Since its announcement last month, much has been made of Nike’s ‘Breaking2’ project: Three East African distance runners taking a collective shot at the sub-two-hour marathon in the spring of 2017. The reaction, however, has not been universally favourable, with some dismissing it as a gimmick or a marketing ploy, or that it cannot be a legitimate record[1]. To their credit, Nike acknowledge this, and synonymous with their ‘Just do it’ mantra, are not pretending it is. Do it… because it can be done, seems to be the hypothetical leap of faith here (26.2-mile leap). So, will it be achieved? And in 2017 that the Nike project aims for – as opposed to the ‘before 2019’ that the rival ‘SUB2’ project[2] suggest? I think it’s a monumentally difficult challenge; but, given the huge investment sums being talked about by both camps, it’s clearly a viable project to take on.
What I am particularly interested in is the approach taken, and the component model of performance – what factors determine the outcome. The clarity of that outcome is absolute; the simplicity of its delivery; the singular and relentless focus on increasing the running speed sustainable for 2 hours. These are all identifiable and explainable physiological components that sit appealingly simple and stark against the difficulty of the task itself.
So, what type of athlete does this record require?
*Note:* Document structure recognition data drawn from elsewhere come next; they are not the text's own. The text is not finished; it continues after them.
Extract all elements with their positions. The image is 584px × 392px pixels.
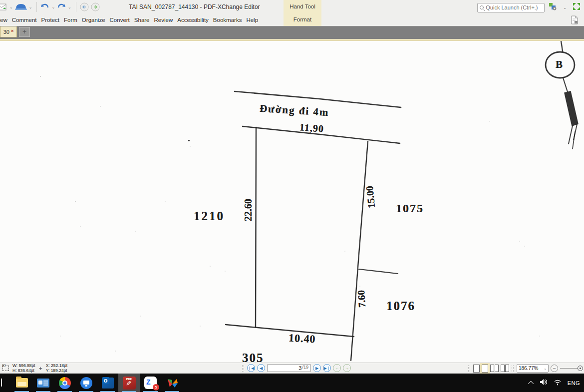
parcel-number-right-upper: 1075 xyxy=(396,202,424,215)
single-page-layout-icon[interactable] xyxy=(473,365,480,373)
parcel-drawing xyxy=(0,41,584,363)
dimension-left: 22.60 xyxy=(243,199,254,221)
menu-organize[interactable]: Organize xyxy=(82,17,105,23)
quick-launch-box[interactable] xyxy=(477,3,545,12)
total-pages: /19 xyxy=(302,365,308,370)
previous-view-icon[interactable] xyxy=(79,1,89,13)
pdf-page-canvas[interactable]: Đường đi 4m 11,90 1210 22.60 15.00 1075 … xyxy=(0,41,584,363)
previous-page-button[interactable]: ◀ xyxy=(257,364,265,372)
taskbar-pdf-xchange[interactable]: PDF xyxy=(118,374,140,392)
chevron-down-icon[interactable]: ⌄ xyxy=(9,5,13,9)
menu-share[interactable]: Share xyxy=(134,17,150,23)
zoom-value: 186.77% xyxy=(519,366,538,371)
chrome-icon xyxy=(59,377,71,389)
search-icon xyxy=(480,5,484,9)
new-tab-button[interactable]: + xyxy=(19,27,30,37)
window-title: TAI SAN_002787_144130 - PDF-XChange Edit… xyxy=(129,3,260,10)
contact-card-icon xyxy=(37,379,49,388)
cursor-position-icon: + xyxy=(39,366,42,371)
previous-view-button[interactable]: ← xyxy=(333,364,341,372)
file-explorer-icon xyxy=(16,378,28,388)
close-tab-icon[interactable]: × xyxy=(11,28,13,33)
zoom-slider[interactable] xyxy=(560,368,582,369)
menu-protect[interactable]: Protect xyxy=(41,17,59,23)
current-page: 3 xyxy=(298,365,301,371)
taskbar-outlook[interactable] xyxy=(97,374,118,392)
taskbar-remote-desktop[interactable] xyxy=(75,374,97,392)
last-page-button[interactable]: ▶❘ xyxy=(323,364,331,372)
status-height: H: 836.64pt xyxy=(12,369,35,374)
first-page-button[interactable]: ❘◀ xyxy=(247,364,255,372)
divider xyxy=(36,2,37,12)
zoom-slider-knob[interactable] xyxy=(578,366,583,371)
menu-bookmarks[interactable]: Bookmarks xyxy=(213,17,242,23)
windows-taskbar: PDF 5 ENG xyxy=(0,374,584,392)
chevron-down-icon: ⌄ xyxy=(544,367,547,371)
redo-icon[interactable] xyxy=(56,1,66,13)
chevron-down-icon[interactable]: ⌄ xyxy=(29,5,32,9)
language-indicator[interactable]: ENG xyxy=(568,380,580,386)
zoom-out-button[interactable]: − xyxy=(551,365,558,372)
undo-icon[interactable] xyxy=(40,1,50,13)
parcel-number-left: 1210 xyxy=(194,209,225,223)
marker-b-label: B xyxy=(556,58,563,71)
outlook-icon xyxy=(102,378,114,389)
chevron-down-icon[interactable]: ⌄ xyxy=(68,5,71,9)
chevron-down-icon[interactable]: ⌄ xyxy=(51,5,55,9)
remote-desktop-icon xyxy=(80,377,92,389)
next-page-button[interactable]: ▶ xyxy=(313,364,321,372)
quick-launch-input[interactable] xyxy=(486,4,540,10)
dimension-right-upper: 15.00 xyxy=(364,185,378,209)
toolbar-grip[interactable] xyxy=(468,365,471,372)
customize-toolbars-icon[interactable] xyxy=(549,2,559,12)
dimension-top: 11,90 xyxy=(299,121,324,134)
document-tab-bar: 30 × + xyxy=(0,26,584,39)
notification-badge: 5 xyxy=(153,384,159,391)
taskbar-chrome[interactable] xyxy=(54,374,75,392)
pdf-xchange-icon: PDF xyxy=(123,377,136,390)
next-view-icon[interactable] xyxy=(90,1,100,13)
wifi-icon[interactable] xyxy=(554,379,562,388)
menu-comment[interactable]: Comment xyxy=(12,17,37,23)
title-toolbar: Hand Tool ⌄ ⌄ ⌄ ⌄ TAI SAN_002787_144130 … xyxy=(0,0,584,14)
two-page-continuous-layout-icon[interactable] xyxy=(501,365,509,372)
status-bar: W: 596.88pt H: 836.64pt + X: 252.18pt Y:… xyxy=(0,363,584,374)
taskbar-notes-app[interactable] xyxy=(32,374,54,392)
menu-convert[interactable]: Convert xyxy=(110,17,130,23)
hand-tool-tab[interactable]: Hand Tool xyxy=(284,3,321,9)
divider xyxy=(76,2,76,12)
dimension-bottom: 10.40 xyxy=(288,332,316,346)
taskbar-edge-icon xyxy=(1,379,2,387)
taskbar-file-explorer[interactable] xyxy=(11,374,32,392)
chevron-down-icon[interactable]: ⌄ xyxy=(563,5,567,10)
toolbar-grip[interactable] xyxy=(511,365,515,372)
stamp-tool-icon[interactable] xyxy=(14,1,27,13)
taskbar-office-app[interactable] xyxy=(161,374,183,392)
continuous-layout-icon[interactable] xyxy=(482,365,488,373)
colorful-office-icon xyxy=(166,377,179,389)
volume-icon[interactable] xyxy=(540,379,548,388)
taskbar-zalo[interactable]: 5 xyxy=(140,374,161,392)
status-y: Y: 189.24pt xyxy=(46,369,67,374)
parcel-number-bottom-partial: 305 xyxy=(242,351,264,363)
tab-label: 30 xyxy=(3,29,9,35)
two-page-layout-icon[interactable] xyxy=(490,365,499,372)
email-icon[interactable] xyxy=(0,1,8,13)
menu-accessibility[interactable]: Accessibility xyxy=(177,17,209,23)
toolbar-grip[interactable] xyxy=(242,365,245,372)
document-properties-icon[interactable] xyxy=(570,15,579,26)
menu-view[interactable]: View xyxy=(0,17,7,23)
menu-form[interactable]: Form xyxy=(64,17,77,23)
menu-format[interactable]: Format xyxy=(284,16,321,22)
next-view-button[interactable]: → xyxy=(343,364,351,372)
active-document-tab[interactable]: 30 × xyxy=(0,26,17,37)
menu-help[interactable]: Help xyxy=(246,17,258,23)
zoom-level-select[interactable]: 186.77% ⌄ xyxy=(517,364,549,373)
parcel-number-right-lower: 1076 xyxy=(386,299,415,313)
fullscreen-icon[interactable] xyxy=(572,2,581,13)
zalo-icon: 5 xyxy=(144,377,157,389)
menu-review[interactable]: Review xyxy=(154,17,173,23)
dimension-right-lower: 7.60 xyxy=(355,290,368,308)
page-number-input[interactable]: 3 /19 xyxy=(267,364,311,372)
tray-expand-icon[interactable] xyxy=(528,381,534,386)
Andy Jones, the eminent exercise physiologist, suggests the 1:59:59 marathoner would have high levels of aerobic fitness (VO2 max > 80 mL/kg/min), combined with the muscle metabolic conditioning to sustain a high percentage of this capacity for the race duration (>80%), and be exceptionally economical in how their musculoskeletal frame converts this to speed on the road (oxygen cost of less than 180 mL/kg/km). In lay terms, they will have a big engine, they can redline it, and have a well-tuned chassis – three separate physiological characteristics that we’ve seen often in isolation; two together occasionally, but all three concurrently? Never, at least not yet[3]. It is one thing knowing what it takes to break 2-hours, but it is another achieving them all together and on the same day[4].
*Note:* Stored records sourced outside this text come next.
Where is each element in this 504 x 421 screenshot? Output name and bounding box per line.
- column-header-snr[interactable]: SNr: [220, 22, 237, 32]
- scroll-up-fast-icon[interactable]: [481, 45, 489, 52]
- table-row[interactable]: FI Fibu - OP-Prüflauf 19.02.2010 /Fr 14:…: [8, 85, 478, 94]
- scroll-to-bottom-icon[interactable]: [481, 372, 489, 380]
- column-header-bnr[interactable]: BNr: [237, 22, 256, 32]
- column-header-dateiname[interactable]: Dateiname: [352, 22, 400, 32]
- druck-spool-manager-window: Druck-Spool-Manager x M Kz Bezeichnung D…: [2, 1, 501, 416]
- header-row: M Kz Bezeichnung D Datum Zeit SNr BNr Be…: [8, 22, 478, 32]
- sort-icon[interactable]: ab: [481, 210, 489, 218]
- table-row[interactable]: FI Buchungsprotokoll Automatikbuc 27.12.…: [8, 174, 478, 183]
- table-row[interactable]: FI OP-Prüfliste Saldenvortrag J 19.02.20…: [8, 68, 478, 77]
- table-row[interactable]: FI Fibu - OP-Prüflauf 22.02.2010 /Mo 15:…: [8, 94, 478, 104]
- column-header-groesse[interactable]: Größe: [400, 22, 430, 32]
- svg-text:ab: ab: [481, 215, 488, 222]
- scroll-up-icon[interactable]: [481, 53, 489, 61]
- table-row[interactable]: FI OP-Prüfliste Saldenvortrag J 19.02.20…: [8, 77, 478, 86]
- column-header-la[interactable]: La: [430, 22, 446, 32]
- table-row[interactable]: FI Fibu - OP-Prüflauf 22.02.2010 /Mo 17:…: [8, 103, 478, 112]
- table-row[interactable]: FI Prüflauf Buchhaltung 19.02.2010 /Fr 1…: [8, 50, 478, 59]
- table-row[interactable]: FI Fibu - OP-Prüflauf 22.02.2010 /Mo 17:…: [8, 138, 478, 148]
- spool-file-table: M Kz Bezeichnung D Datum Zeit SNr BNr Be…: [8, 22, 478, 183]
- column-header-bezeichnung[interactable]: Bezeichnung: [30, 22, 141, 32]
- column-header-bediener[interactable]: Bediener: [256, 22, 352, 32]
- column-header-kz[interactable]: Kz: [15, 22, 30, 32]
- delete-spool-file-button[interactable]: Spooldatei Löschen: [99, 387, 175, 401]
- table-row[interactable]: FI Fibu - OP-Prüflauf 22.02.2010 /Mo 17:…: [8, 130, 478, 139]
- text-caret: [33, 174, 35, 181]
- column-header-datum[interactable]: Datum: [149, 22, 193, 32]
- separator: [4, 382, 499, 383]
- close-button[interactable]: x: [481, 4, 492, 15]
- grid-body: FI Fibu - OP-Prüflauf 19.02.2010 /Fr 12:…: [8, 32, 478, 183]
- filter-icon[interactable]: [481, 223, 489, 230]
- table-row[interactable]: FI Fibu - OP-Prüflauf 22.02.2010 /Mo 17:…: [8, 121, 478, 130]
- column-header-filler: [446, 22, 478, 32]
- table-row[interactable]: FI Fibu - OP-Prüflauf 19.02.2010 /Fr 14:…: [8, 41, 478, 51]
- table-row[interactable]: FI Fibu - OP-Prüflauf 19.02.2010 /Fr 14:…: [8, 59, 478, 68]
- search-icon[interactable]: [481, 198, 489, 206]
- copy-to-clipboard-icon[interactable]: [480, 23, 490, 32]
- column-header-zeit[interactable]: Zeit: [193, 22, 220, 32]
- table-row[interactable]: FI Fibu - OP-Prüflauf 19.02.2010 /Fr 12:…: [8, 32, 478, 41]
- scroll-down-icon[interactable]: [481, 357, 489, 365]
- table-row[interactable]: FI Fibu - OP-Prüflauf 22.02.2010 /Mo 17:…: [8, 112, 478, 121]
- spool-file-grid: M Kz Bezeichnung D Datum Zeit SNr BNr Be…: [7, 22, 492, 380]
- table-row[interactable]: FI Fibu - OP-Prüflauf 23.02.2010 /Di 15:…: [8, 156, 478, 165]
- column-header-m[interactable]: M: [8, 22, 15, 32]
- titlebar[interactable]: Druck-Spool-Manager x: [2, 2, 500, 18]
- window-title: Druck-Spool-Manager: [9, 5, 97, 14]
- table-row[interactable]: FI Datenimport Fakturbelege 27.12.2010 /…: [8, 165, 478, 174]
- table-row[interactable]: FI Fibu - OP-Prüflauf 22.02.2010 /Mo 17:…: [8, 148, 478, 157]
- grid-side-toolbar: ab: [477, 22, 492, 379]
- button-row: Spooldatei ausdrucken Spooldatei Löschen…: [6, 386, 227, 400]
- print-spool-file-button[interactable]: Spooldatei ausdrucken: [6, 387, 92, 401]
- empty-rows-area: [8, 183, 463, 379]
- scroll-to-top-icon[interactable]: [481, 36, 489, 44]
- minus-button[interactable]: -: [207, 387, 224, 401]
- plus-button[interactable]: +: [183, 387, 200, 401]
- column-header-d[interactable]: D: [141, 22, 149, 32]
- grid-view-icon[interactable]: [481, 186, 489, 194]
Racing at the edge of one’s capacity carries inherent risk. Outside of distance running, there’s no better example of this than Cycling’s Hour Record – a solo challenge to achieve the maximum distance in 60 min. Talk to those who have broken the record and they will report feelings of ease and control, and in fact, often a sense of having more left to give[5]. But talk to those who fail and they will describe an interminable torment. Yet the margin between the two performances is tiny – not miles or minutes, but seconds or metres – separating the difference between being comfortably hard, and hardly comfortable at all. The 7s per mile pace increase (2.6%) from the current marathon record (Dennis Kimetto’s 2:02:57) to 1:59:59 seems temptingly and trifling small in isolation over a single mile. But consider this – that step up is bigger than the increase between the personal best paces for 10,000m and 5,000m for two of our trio, Tadese and Desisa – and we have 26.2 miles to complete.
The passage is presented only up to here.